Your objective:
All the data should be printed again exactly as written.

[Page-level text extractions]
========================================================================
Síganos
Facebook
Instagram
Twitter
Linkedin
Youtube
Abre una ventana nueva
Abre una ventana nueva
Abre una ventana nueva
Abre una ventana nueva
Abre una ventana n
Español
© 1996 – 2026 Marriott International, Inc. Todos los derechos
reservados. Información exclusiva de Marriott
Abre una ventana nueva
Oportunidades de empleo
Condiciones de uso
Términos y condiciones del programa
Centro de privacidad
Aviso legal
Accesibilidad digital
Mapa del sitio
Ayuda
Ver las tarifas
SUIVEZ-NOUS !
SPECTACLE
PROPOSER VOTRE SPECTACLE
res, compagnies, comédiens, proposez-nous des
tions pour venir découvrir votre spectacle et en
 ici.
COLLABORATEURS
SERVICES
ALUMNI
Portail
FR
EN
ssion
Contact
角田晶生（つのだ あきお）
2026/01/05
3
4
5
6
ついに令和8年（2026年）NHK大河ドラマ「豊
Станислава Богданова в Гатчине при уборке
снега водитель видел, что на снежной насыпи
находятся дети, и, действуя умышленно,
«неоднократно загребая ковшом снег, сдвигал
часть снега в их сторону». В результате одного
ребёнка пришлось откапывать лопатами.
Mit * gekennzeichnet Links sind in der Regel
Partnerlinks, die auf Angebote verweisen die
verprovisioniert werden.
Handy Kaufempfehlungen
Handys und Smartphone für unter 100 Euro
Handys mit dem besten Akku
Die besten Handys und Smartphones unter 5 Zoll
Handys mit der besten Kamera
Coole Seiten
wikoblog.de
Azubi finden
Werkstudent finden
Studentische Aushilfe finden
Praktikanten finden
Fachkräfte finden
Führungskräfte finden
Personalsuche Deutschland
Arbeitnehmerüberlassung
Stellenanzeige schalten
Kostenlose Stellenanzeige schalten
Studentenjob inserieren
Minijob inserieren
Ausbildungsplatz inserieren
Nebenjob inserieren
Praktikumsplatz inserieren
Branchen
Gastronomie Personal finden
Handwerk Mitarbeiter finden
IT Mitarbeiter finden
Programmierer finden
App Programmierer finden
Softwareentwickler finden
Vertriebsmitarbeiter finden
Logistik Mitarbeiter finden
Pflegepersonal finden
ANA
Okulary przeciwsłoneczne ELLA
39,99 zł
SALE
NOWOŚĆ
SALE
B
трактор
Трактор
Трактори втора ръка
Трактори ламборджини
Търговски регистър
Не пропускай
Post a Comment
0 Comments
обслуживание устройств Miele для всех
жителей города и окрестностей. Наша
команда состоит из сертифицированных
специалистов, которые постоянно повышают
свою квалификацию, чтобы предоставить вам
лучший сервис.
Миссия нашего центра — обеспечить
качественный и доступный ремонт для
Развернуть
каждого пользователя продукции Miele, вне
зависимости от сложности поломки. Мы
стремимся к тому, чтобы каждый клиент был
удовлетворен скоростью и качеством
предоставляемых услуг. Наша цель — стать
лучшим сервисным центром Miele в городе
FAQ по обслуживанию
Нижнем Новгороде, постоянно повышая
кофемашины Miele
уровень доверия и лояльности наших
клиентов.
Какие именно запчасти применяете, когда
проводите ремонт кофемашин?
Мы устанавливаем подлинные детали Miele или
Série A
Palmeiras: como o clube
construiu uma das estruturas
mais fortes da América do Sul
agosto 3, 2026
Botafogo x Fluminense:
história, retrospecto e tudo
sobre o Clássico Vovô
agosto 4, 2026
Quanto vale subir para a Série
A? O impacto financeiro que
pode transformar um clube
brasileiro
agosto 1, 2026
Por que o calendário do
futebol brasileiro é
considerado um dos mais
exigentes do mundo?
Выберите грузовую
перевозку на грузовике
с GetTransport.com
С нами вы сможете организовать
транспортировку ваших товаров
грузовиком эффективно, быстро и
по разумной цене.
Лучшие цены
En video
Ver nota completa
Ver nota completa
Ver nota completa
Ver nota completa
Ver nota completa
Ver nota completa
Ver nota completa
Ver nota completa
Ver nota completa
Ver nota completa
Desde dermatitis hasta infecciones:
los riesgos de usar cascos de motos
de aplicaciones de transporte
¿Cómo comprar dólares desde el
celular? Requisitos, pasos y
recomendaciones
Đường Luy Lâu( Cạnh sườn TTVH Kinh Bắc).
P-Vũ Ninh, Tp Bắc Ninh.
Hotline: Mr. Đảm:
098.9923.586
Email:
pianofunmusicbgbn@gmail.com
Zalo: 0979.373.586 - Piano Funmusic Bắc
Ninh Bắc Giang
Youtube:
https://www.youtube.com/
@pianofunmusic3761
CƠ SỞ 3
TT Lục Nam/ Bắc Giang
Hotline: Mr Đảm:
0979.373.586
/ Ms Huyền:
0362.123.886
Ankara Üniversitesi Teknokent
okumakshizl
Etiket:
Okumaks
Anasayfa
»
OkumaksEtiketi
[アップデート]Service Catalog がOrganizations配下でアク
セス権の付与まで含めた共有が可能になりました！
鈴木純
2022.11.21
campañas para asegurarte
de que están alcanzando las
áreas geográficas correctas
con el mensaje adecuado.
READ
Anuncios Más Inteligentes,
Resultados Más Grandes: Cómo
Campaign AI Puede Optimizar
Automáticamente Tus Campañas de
========================================================================
Written reply:
Síganos
Facebook
Instagram
Twitter
Linkedin
Youtube
Abre una ventana nueva
Abre una ventana nueva
Abre una ventana nueva
Abre una ventana nueva
Abre una ventana n
Español
© 1996 – 2026 Marriott International, Inc. Todos los derechos
reservados. Información exclusiva de Marriott
Abre una ventana nueva
Oportunidades de empleo
Condiciones de uso
Términos y condiciones del programa
Centro de privacidad
Aviso legal
Accesibilidad digital
Mapa del sitio
Ayuda
Ver las tarifas
SUIVEZ-NOUS !
SPECTACLE
PROPOSER VOTRE SPECTACLE
res, compagnies, comédiens, proposez-nous des
tions pour venir découvrir votre spectacle et en
 ici.
COLLABORATEURS
SERVICES
ALUMNI
Portail
FR
EN
ssion
Contact
角田晶生（つのだ あきお）
2026/01/05
3
4
5
6
ついに令和8年（2026年）NHK大河ドラマ「豊
Станислава Богданова в Гатчине при уборке
снега водитель видел, что на снежной насыпи
находятся дети, и, действуя умышленно,
«неоднократно загребая ковшом снег, сдвигал
часть снега в их сторону». В результате одного
ребёнка пришлось откапывать лопатами.
Mit * gekennzeichnet Links sind in der Regel
Partnerlinks, die auf Angebote verweisen die
verprovisioniert werden.
Handy Kaufempfehlungen
Handys und Smartphone für unter 100 Euro
Handys mit dem besten Akku
Die besten Handys und Smartphones unter 5 Zoll
Handys mit der besten Kamera
Coole Seiten
wikoblog.de
Azubi finden
Werkstudent finden
Studentische Aushilfe finden
Praktikanten finden
Fachkräfte finden
Führungskräfte finden
Personalsuche Deutschland
Arbeitnehmerüberlassung
Stellenanzeige schalten
Kostenlose Stellenanzeige schalten
Studentenjob inserieren
Minijob inserieren
Ausbildungsplatz inserieren
Nebenjob inserieren
Praktikumsplatz inserieren
Branchen
Gastronomie Personal finden
Handwerk Mitarbeiter finden
IT Mitarbeiter finden
Programmierer finden
App Programmierer finden
Softwareentwickler finden
Vertriebsmitarbeiter finden
Logistik Mitarbeiter finden
Pflegepersonal finden
ANA
Okulary przeciwsłoneczne ELLA
39,99 zł
SALE
NOWOŚĆ
SALE
B
трактор
Трактор
Трактори втора ръка
Трактори ламборджини
Търговски регистър
Не пропускай
Post a Comment
0 Comments
обслуживание устройств Miele для всех
жителей города и окрестностей. Наша
команда состоит из сертифицированных
специалистов, которые постоянно повышают
свою квалификацию, чтобы предоставить вам
лучший сервис.
Миссия нашего центра — обеспечить
качественный и доступный ремонт для
Развернуть
каждого пользователя продукции Miele, вне
зависимости от сложности поломки. Мы
стремимся к тому, чтобы каждый клиент был
удовлетворен скоростью и качеством
предоставляемых услуг. Наша цель — стать
лучшим сервисным центром Miele в городе
FAQ по обслуживанию
Нижнем Новгороде, постоянно повышая
кофемашины Miele
уровень доверия и лояльности наших
клиентов.
Какие именно запчасти применяете, когда
проводите ремонт кофемашин?
Мы устанавливаем подлинные детали Miele или
Série A
Palmeiras: como o clube
construiu uma das estruturas
mais fortes da América do Sul
agosto 3, 2026
Botafogo x Fluminense:
história, retrospecto e tudo
sobre o Clássico Vovô
agosto 4, 2026
Quanto vale subir para a Série
A? O impacto financeiro que
pode transformar um clube
brasileiro
agosto 1, 2026
Por que o calendário do
futebol brasileiro é
considerado um dos mais
exigentes do mundo?
Выберите грузовую
перевозку на грузовике
с GetTransport.com
С нами вы сможете организовать
транспортировку ваших товаров
грузовиком эффективно, быстро и
по разумной цене.
Лучшие цены
En video
Ver nota completa
Ver nota completa
Ver nota completa
Ver nota completa
Ver nota completa
Ver nota completa
Ver nota completa
Ver nota completa
Ver nota completa
Ver nota completa
Desde dermatitis hasta infecciones:
los riesgos de usar cascos de motos
de aplicaciones de transporte
¿Cómo comprar dólares desde el
celular? Requisitos, pasos y
recomendaciones
Đường Luy Lâu( Cạnh sườn TTVH Kinh Bắc).
P-Vũ Ninh, Tp Bắc Ninh.
Hotline: Mr. Đảm:
098.9923.586
Email:
pianofunmusicbgbn@gmail.com
Zalo: 0979.373.586 - Piano Funmusic Bắc
Ninh Bắc Giang
Youtube:
https://www.youtube.com/
@pianofunmusic3761
CƠ SỞ 3
TT Lục Nam/ Bắc Giang
Hotline: Mr Đảm:
0979.373.586
/ Ms Huyền:
0362.123.886
Ankara Üniversitesi Teknokent
okumakshizl
Etiket:
Okumaks
Anasayfa
»
OkumaksEtiketi
[アップデート]Service Catalog がOrganizations配下でアク
セス権の付与まで含めた共有が可能になりました！
鈴木純
2022.11.21
campañas para asegurarte
de que están alcanzando las
áreas geográficas correctas
con el mensaje adecuado.
READ
Anuncios Más Inteligentes,
Resultados Más Grandes: Cómo
Campaign AI Puede Optimizar
Automáticamente Tus Campañas de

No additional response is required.